In June 2018 the FDA approved a prescription drug called Epidiolex. If you haven’t heard the news yet, this is huge for the medical industry.
What’s so special about Epidiolex?
It’s the first FDA approved prescription drug made from cannabis. In the past, the FDA approved drugs with synthetic THC, but not derived from actual cannabis. Until now, cannabis products were listed as schedule l drugs under the Controlled Substance Act (CSA). Drugs listed under Schedule l are considered not acceptable for medical use and have a high potential for abuse. This puts drugs like heroin and LSD alongside cannabis. According to the CSA, Epidiolex is now listed under Schedule V. Drugs placed under Schedule V are accepted for medical use with a low chance of abuse.
What is it for?
Epidiolex is a cannabidiol (CBD) that is meant to help reduce two rare forms of epilepsy called Lennox-Gastaut syndrome and Dravet syndrome that begin in early childhood. Not only is treatment limited, it is also difficult.
In hopes of finally finding something to help their children, some parents are trying other alternatives, like CBD.
So far, the findings seem promising. A clinical trial published in the New England Journal of Medicine found the following:
- 43% of patients had at least a 50% reduction in convulsive seizures
- 5% of patients became seizure free
- Median frequency of seizures decreased from 12.4 to 5.9 (compared to the placebo which reduces seizures from 14.9 to 14.1)
Additional studies suggest Epidiolex, in combination with antiepileptic drug therapy, reduces the frequency of drop seizures in patients with treatment-resistant Lennox-Gastaut syndrome. Atonic Seizures, commonly referred to as drop seizures, occur when a person suddenly loses muscle tone which causes their head or body to go limp. This type of seizure are atypically brief and more common in children.
A recent study compared the efficiency of different dosages of Epidiolex in patients with Dravet Syndrome. This marks the second phase three trial that showed positive results. The trial consisted of 199 patients in a randomized, double-blind placebo controlled trial. After 14 weeks of treatment here are the findings:
- 46 percent of seizures reduced in patients taking 20mg a day.
- 49 percent of seizures reduced in patients that took 10mg.
- 27 percent of seizures reduced in patients placed in the placebo group.

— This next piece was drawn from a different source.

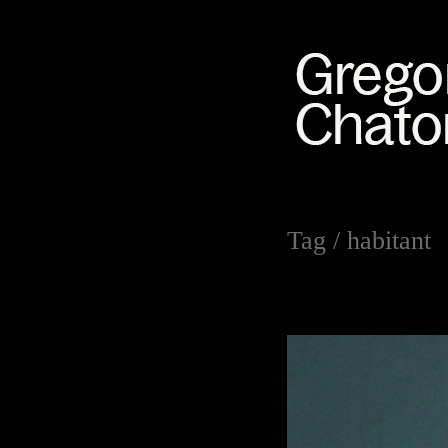
Tag /
habitant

It’s important to note that some participants experienced side effects. Common side effects include insomnia, decreased appetite and somnolence.

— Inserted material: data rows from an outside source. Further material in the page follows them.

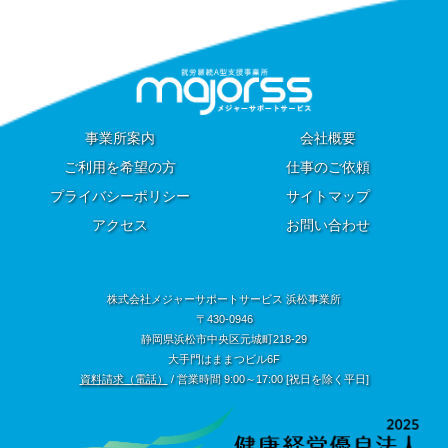
事業所案内
会社概要
ご利用を希望の方
仕事のご依頼
プライバシーポリシー
サイトマップ
アクセス
お問い合わせ
株式会社メジャーサポートサービス 浜松事業所
〒430-0946
静岡県浜松市中央区元城町218-29
大手門はままつビル6F
資料請求（電話）
/ 営業時間 9:00～17:00 [祝日を除く平日]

For a more information the potential side effects click here.
THC vs. CBD
Many people mistake THC and CBD as one in the same, but that’s not necessarily the case.
They both come from the cannabis plant, but THC is from marijuana while CBD comes from hemp. THC is the psychoactive ingredient in marijuana that makes users feel high. CBD, on the other hand, contains trace amounts of THC and aims to provide benefits without making you feel high whatsoever.
The Future of CBD
CBD’s legal status is a bit confusing, but hopefully that’s all about to change with the Farm Bill of 2018 which legalizes hemp. Trump signed the bill which legalized hemp and removes it as a schedule 1 drug according to the Drug Enforcement Agency under the Controlled Substance Act (CSA). This paves the road for more opportunities in terms of research on CBD’s role as a natural supplement.
For now these studies are promising, but the future of CBD is just beginning.